Vers quatre heures, — une heure après qu’il avait été mandé, — Ayrton arrivait à Granite-house. Il entra dans la grande salle, en disant :

« À vos ordres, messieurs. »

Cyrus Smith lui tendit la main, ainsi qu’il avait coutume de le faire, et, le conduisant près de la fenêtre :

« Ayrton, lui dit-il, nous vous avons prié de venir pour un motif grave. Un bâtiment est en vue de l’île. »

Ayrton, tout d’abord, pâlit légèrement, et ses yeux se troublèrent un instant.

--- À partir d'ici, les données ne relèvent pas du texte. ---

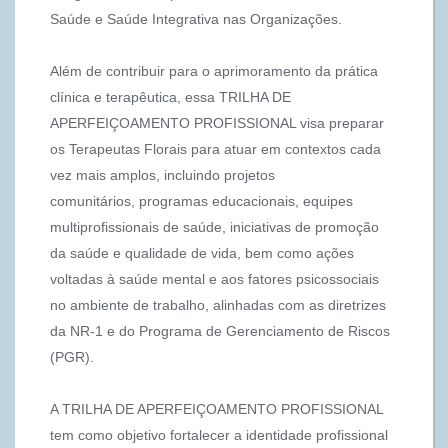
Saúde e Saúde Integrativa nas Organizações.
Além de contribuir para o aprimoramento da prática
clínica e terapêutica, essa TRILHA DE
APERFEIÇOAMENTO PROFISSIONAL visa preparar
os Terapeutas Florais para atuar em contextos cada
vez mais amplos, incluindo projetos
comunitários, programas educacionais, equipes
multiprofissionais de saúde, iniciativas de promoção
da saúde e qualidade de vida, bem como ações
voltadas à saúde mental e aos fatores psicossociais
no ambiente de trabalho, alinhadas com as diretrizes
da NR-1 e do Programa de Gerenciamento de Riscos
(PGR).
A TRILHA DE APERFEIÇOAMENTO PROFISSIONAL
tem como objetivo fortalecer a identidade profissional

Puis, se penchant en dehors de la fenêtre, il parcourut l’horizon, mais il ne vit rien.

« Prenez cette longue-vue, dit Gédéon Spilett, et regardez bien, Ayrton, car il serait possible que ce navire fût le Duncan, venu dans ces mers pour vous rapatrier.

— Le Duncan ! murmura Ayrton. Déjà ! »

Ce dernier mot s’échappa comme involontairement des lèvres d’Ayrton, qui laissa tomber sa tête dans ses mains.

Douze ans d’abandon sur un îlot désert ne lui paraissaient donc pas une expiation suffisante ? Le coupable repentant ne se sentait-il pas encore pardonné, soit à ses propres yeux, soit aux yeux des autres ?

« Non, dit-il, non ! ce ne peut être le Duncan.

— Regardez, Ayrton, dit alors l’ingénieur, car il importe que nous sachions d’avance à quoi nous en tenir. »

Ayrton prit la lunette et la braqua dans la direction indiquée. Pendant quelques minutes, il observa l’horizon sans bouger, sans prononcer une seule parole. Puis :

« En effet, c’est un navire, dit-il, mais je ne crois pas que ce soit le Duncan.

— Pourquoi ne serait-ce pas lui ? demanda Gédéon Spilett.

— Parce que le Duncan est un yacht à vapeur, et que je n’aperçois aucune trace de fumée, ni au-dessus, ni auprès de ce bâtiment.

— Peut-être navigue-t-il seulement à la voile ? fit observer Pencroff. Le vent est bon pour la route qu’il semble suivre, et il doit avoir intérêt à ménager son charbon, étant si loin de toute terre.

— Il est possible que vous ayez raison, monsieur Pencroff, répondit Ayrton, et que ce navire ait éteint ses feux. Laissons-le donc rallier la côte, et nous saurons bientôt à quoi nous en tenir. »

Cela dit, Ayrton alla s’asseoir dans un coin de la grande salle et y demeura silencieux. Les colons discutèrent encore à propos du navire inconnu, mais sans qu’Ayrton prît part à la discussion.